Rick’s paintings often include birds that depend on the lagoon’s bounty. These ibis are shown at home among the many groves at the water’s edge.
Rick Kelly can probably rattle off facts about the Indian River Lagoon in his sleep. The lagoon encompasses three main bodies of water: the Indian River, the Mosquito Lagoon and the Banana River. It is over 150 miles long and its ecosystem includes the entire watershed, not just the water within its banks. If it rains 10 miles west of the lagoon, the water eventually joins the lagoon via one of the many freshwater tributaries and man-made canals that flow into it.

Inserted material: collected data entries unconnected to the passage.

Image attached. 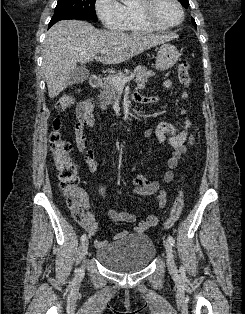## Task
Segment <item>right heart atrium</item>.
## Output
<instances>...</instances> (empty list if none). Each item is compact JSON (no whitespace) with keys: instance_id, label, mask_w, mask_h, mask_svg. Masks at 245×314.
Here are the masks:
<instances>
[{"instance_id":"obj_1","label":"right heart atrium","mask_w":245,"mask_h":314,"mask_svg":"<svg viewBox=\"0 0 245 314\" xmlns=\"http://www.w3.org/2000/svg\"><path fill=\"white\" fill-rule=\"evenodd\" d=\"M95 11L104 27L110 30L121 29L122 4L118 0H96Z\"/></svg>"}]
</instances>
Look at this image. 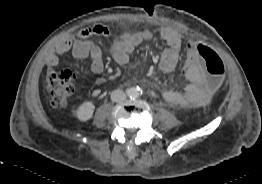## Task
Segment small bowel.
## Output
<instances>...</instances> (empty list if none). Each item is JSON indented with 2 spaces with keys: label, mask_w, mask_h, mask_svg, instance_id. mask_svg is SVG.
<instances>
[{
  "label": "small bowel",
  "mask_w": 262,
  "mask_h": 184,
  "mask_svg": "<svg viewBox=\"0 0 262 184\" xmlns=\"http://www.w3.org/2000/svg\"><path fill=\"white\" fill-rule=\"evenodd\" d=\"M111 34L108 27L98 24L80 30L78 40L64 37L57 42L55 51L46 56L45 64L51 70L59 64L60 57L72 54L77 59L90 58L92 72L100 75L104 70L103 53L93 38H108ZM160 37L165 42L166 48L161 54L159 67L164 72H171L179 62L183 35L174 28L164 27L160 30ZM152 38L153 34L150 31H124L120 33L119 38L111 44L110 50L113 60L119 65H126L129 62V55L141 43ZM183 57L186 62L182 66V72L186 75L187 84L181 91L164 90L162 97L173 106H202L210 99L212 87L207 86L204 82L205 67L201 58L196 54V43L193 40H188L185 43ZM104 82L103 77L96 79L97 85H102Z\"/></svg>",
  "instance_id": "obj_1"
}]
</instances>
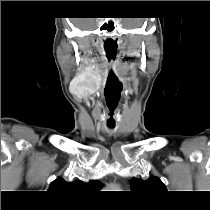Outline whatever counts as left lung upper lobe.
<instances>
[{
  "label": "left lung upper lobe",
  "instance_id": "obj_1",
  "mask_svg": "<svg viewBox=\"0 0 210 210\" xmlns=\"http://www.w3.org/2000/svg\"><path fill=\"white\" fill-rule=\"evenodd\" d=\"M131 189L140 193H156L166 190L162 181L155 176L150 177L148 180L133 178L130 184Z\"/></svg>",
  "mask_w": 210,
  "mask_h": 210
}]
</instances>
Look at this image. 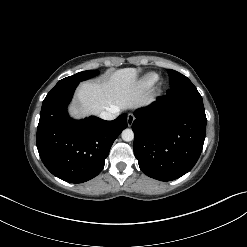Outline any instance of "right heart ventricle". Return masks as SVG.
Returning a JSON list of instances; mask_svg holds the SVG:
<instances>
[{
    "label": "right heart ventricle",
    "mask_w": 247,
    "mask_h": 247,
    "mask_svg": "<svg viewBox=\"0 0 247 247\" xmlns=\"http://www.w3.org/2000/svg\"><path fill=\"white\" fill-rule=\"evenodd\" d=\"M158 79V75L155 73H149L145 75L140 81L139 85L142 88H149L151 87Z\"/></svg>",
    "instance_id": "obj_1"
}]
</instances>
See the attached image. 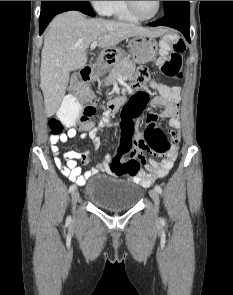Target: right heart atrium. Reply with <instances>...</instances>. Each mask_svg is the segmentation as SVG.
Returning a JSON list of instances; mask_svg holds the SVG:
<instances>
[{
	"mask_svg": "<svg viewBox=\"0 0 233 295\" xmlns=\"http://www.w3.org/2000/svg\"><path fill=\"white\" fill-rule=\"evenodd\" d=\"M92 7L101 15H108L112 1H89Z\"/></svg>",
	"mask_w": 233,
	"mask_h": 295,
	"instance_id": "right-heart-atrium-1",
	"label": "right heart atrium"
}]
</instances>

The quality of the water in the lagoon is vital to the health of the fish that live in it, and to the birds and other animals that subsist on it. And because the lagoon flows into the ocean, the health of that vast ecosystem depends upon the viability of the lagoon.
Rick Kelly is not a biologist. He is a fine artist who has joined forces with ecologist Camille Yates to produce a book that combines art with the history and biology of Florida. Treasured Waters: The Indian River Lagoon marries Rick’s landscape paintings of the lagoon with Camille’s text about its natural history and that of the people who have lived alongside it: aboriginal peoples and European explorers, settlers, ranchers and citrus growers. Illustrated with 80 color reproductions of Rick’s work, the book shows the natural places along the lagoon from Ponce de Leon Inlet to Jupiter Inlet, including Canaveral National Seashore, Merritt Island National Seashore, Pelican Island, Archie Carr National Wildlife Refuge, Savannas State Preserve and other areas where conservation trumps development. For readers who wish to experience these places in the flesh (most are on public access lands), the paintings’ scenes are located on a map in the book’s index.